La Direttiva UE 2019/1937 del Parlamento Europeo e del Consiglio, del 23 Ottobre 2019 – da recepirsi entro il 17 dicembre 2021 o, al più tardi, in casi particolari, entro il 17 dicembre 2023 – costituisce un’ importante “svolta”, se non altro per la sua vastissima portata al fine di “…rafforzare l’applicazione del diritto e delle politiche dell’Unione in specifici settori stabilendo norme minime comuni volte a garantire un elevato livello di protezione delle persone che segnalano violazioni del diritto dell’Unione” (cfr.

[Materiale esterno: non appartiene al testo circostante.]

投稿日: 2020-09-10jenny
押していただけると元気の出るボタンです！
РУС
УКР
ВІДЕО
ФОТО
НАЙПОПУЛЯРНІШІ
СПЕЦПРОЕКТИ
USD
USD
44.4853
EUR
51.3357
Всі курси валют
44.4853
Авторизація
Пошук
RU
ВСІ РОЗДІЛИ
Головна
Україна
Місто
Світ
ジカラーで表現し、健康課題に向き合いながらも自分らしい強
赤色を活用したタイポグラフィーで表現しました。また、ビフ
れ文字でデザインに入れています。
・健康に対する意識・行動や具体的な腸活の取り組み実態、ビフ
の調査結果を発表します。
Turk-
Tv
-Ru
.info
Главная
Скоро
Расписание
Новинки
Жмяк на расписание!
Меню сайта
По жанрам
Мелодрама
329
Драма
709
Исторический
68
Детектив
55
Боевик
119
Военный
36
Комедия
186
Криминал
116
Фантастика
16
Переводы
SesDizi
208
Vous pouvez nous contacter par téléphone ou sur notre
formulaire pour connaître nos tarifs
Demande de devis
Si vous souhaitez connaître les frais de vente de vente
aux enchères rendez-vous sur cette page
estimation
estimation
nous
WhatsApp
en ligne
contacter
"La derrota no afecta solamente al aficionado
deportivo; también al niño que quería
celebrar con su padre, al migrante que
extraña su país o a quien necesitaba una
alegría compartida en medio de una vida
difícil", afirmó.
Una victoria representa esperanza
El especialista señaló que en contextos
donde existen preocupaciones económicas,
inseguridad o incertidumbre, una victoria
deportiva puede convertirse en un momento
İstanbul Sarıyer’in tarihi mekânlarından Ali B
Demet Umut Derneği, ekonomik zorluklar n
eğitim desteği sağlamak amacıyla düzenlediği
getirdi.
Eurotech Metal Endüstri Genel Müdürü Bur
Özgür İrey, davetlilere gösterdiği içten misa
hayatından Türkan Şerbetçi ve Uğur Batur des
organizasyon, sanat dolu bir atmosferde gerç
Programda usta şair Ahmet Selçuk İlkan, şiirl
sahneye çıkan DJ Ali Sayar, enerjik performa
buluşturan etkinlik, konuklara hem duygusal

Art. 1 della Direttiva).
Tuttavia già ad una prima lettura risalta, più che il completo quadro delle misure tese a garantire la protezione ”dei segnalanti“ (cfr. Capo VI della Direttiva, artt. da 19 a 24), l’ambito di applicazione materiale della Direttiva stessa, di cui all’art. 2.
Infatti le “norme minime comuni di protezione” dei “segnalanti” si estendono a settori che travalicano ampiamente quelli presi in considerazione, per esempio, dalla nostra normativa interna (si pensi al DLGS 231/01 ed al catalogo dei reati – presupposto o alle riforme intervenute nell’ambito del pubblico impiego), mentre la lista degli ambiti presi in considerazione è veramente significativa.

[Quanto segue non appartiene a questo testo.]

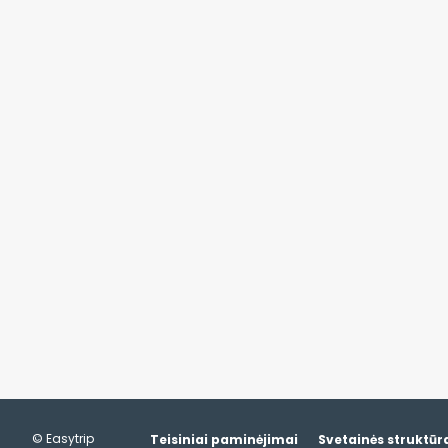
© Easytrip
Teisiniai paminėjimai
Svetainės struktūr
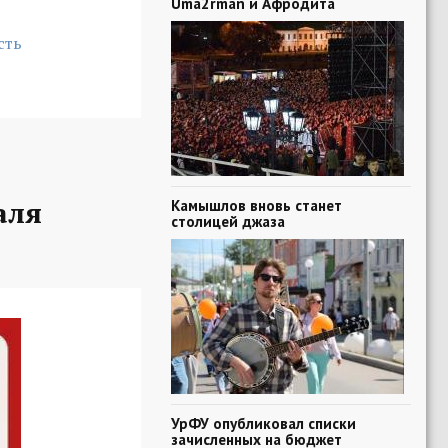
Uma2rman и Афродита
сть
аля
Камышлов вновь станет
столицей джаза
УрФУ опубликовал списки
зачисленных на бюджет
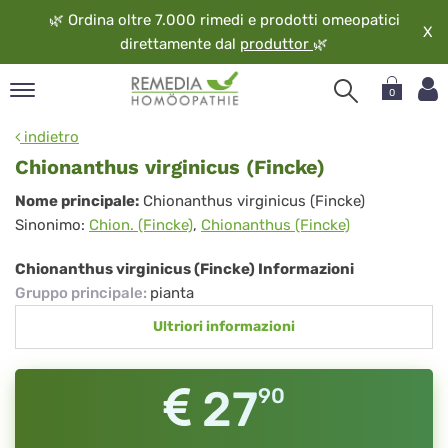
🌿
Ordina oltre 7.000 rimedi e prodotti omeopatici
X
direttamente dal
produttor
🌿
0
pand
indietro
ngua
Chionanthus virginicus (Fincke)
pand
Chionanthus
Nome principale:
Chionanthus virginicus (Fincke)
op
Sinonimo:
Chion. (Fincke)
,
Chionanthus (Fincke)
virginicus
pand
eopatia
(Fincke)
Chionanthus virginicus (Fincke) Informazioni
pand
Gruppo principale
:
pianta
vizio
Ultriori informazioni
pand
guardo
27
90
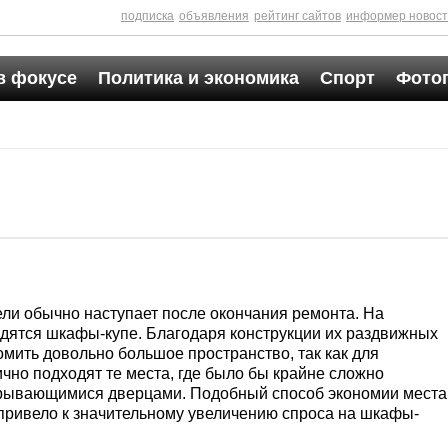
подписка
объявления
рейтинг сайтов
информер новос
в фокусе
Политика и экономика
Спорт
Фото
ли обычно наступает после окончания ремонта. На
одятся шкафы-купе. Благодаря конструкции их раздвижных
омить довольно большое пространство, так как для
но подходят те места, где было бы крайне сложно
крывающимися дверцами. Подобный способ экономии места
 привело к значительному увеличению спроса на шкафы-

Per alcuni di detti ambiti esistono già delle normative speciali mentre, per altri, il tema della gestione delle “segnalazioni” e della protezione del “segnalante” appare nuovo, comportando altresì la necessità di ulteriori presidi ed elementi procedurali che, mentre possono favorire la cultura della legalità, rischiano però di appesantire ulteriormente il carico “procedimentale” relativo al funzionamento delle imprese.

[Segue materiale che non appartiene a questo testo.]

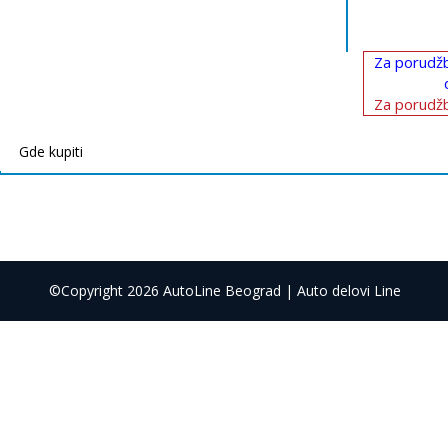
Za porudžb
Za porudžb
Gde kupiti
©Copyright 2026 AutoLine Beograd | Auto delovi Line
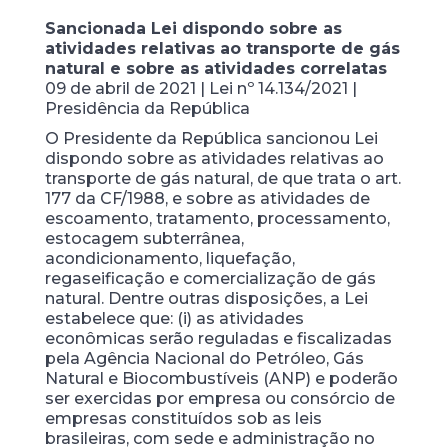
Sancionada Lei dispondo sobre as
atividades relativas ao transporte de gás
natural e sobre as atividades correlatas
09 de abril de 2021 | Lei nº 14.134/2021 |
Presidência da República
O Presidente da República sancionou Lei
dispondo sobre as atividades relativas ao
transporte de gás natural, de que trata o art.
177 da CF/1988, e sobre as atividades de
escoamento, tratamento, processamento,
estocagem subterrânea,
acondicionamento, liquefação,
regaseificação e comercialização de gás
natural. Dentre outras disposições, a Lei
estabelece que: (i) as atividades
econômicas serão reguladas e fiscalizadas
pela Agência Nacional do Petróleo, Gás
Natural e Biocombustíveis (ANP) e poderão
ser exercidas por empresa ou consórcio de
empresas constituídos sob as leis
brasileiras, com sede e administração no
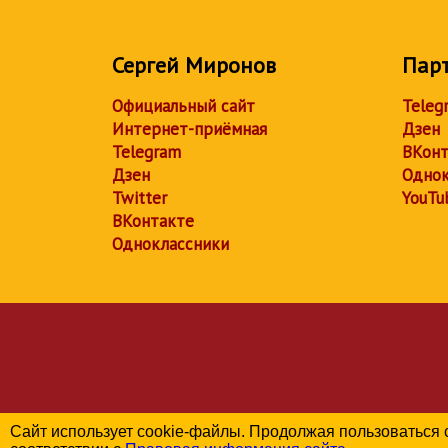
Сергей Миронов
Пар
Официальный сайт
Teleg
Интернет-приёмная
Дзен
Telegram
ВКонт
Дзен
Однок
Twitter
YouTu
ВКонтакте
Одноклассники
Сайт использует cookie-файлы. Продолжая пользоваться 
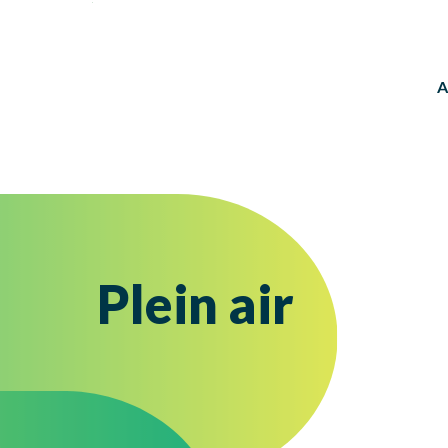
A
Plein air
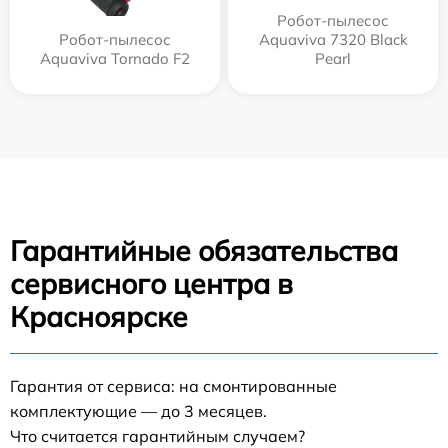
Робот-пылесос
Робот-пылесос
Aquaviva 7320 Black
Aquaviva Tornado F2
Pearl
Гарантийные обязательства
сервисного центра в
Красноярске
Гарантия от сервиса: на смонтированные
комплектующие — до 3 месяцев.
Что считается гарантийным случаем?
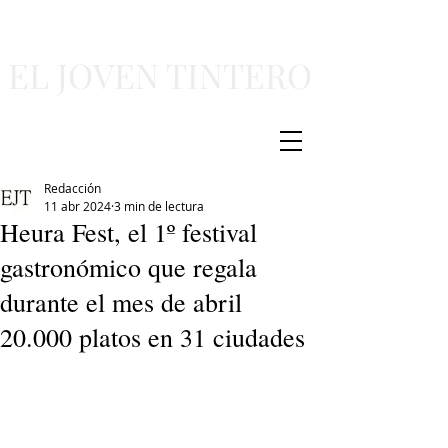
EL JOVEN TINTERO
Redacción
11 abr 2024
3 min de lectura
Heura Fest, el 1º festival
gastronómico que regala
durante el mes de abril
20.000 platos en 31 ciudades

Fra i predetti ambiti, presi in considerazione dall’Art. 2 della Direttiva (sono qui citati solo alcuni di questi) , possono essere menzionati il settore degli appalti pubblici, quello dei servizi, prodotti e mercati finanziari ( con il delicato tema della prevenzione del riciclaggio e del finanziamento del terrorismo), quello della sicurezza e conformità dei prodotti, l’ambito della tutela ambientale, della sicurezza degli alimenti, della salute pubblica, della protezione dei consumatori, della privacy nonché le violazioni che ledono gli interessi finanziari dell’Unione e quelle collegate ai settori della concorrenza e degli aiuti di stato nonché, infine, quelle relative alle imposte sulla società, ivi comprese le attività il cui fine è l’ottenimento di un vantaggio fiscale che vanifica l’oggetto o la finalità dell’anzidetta normativa.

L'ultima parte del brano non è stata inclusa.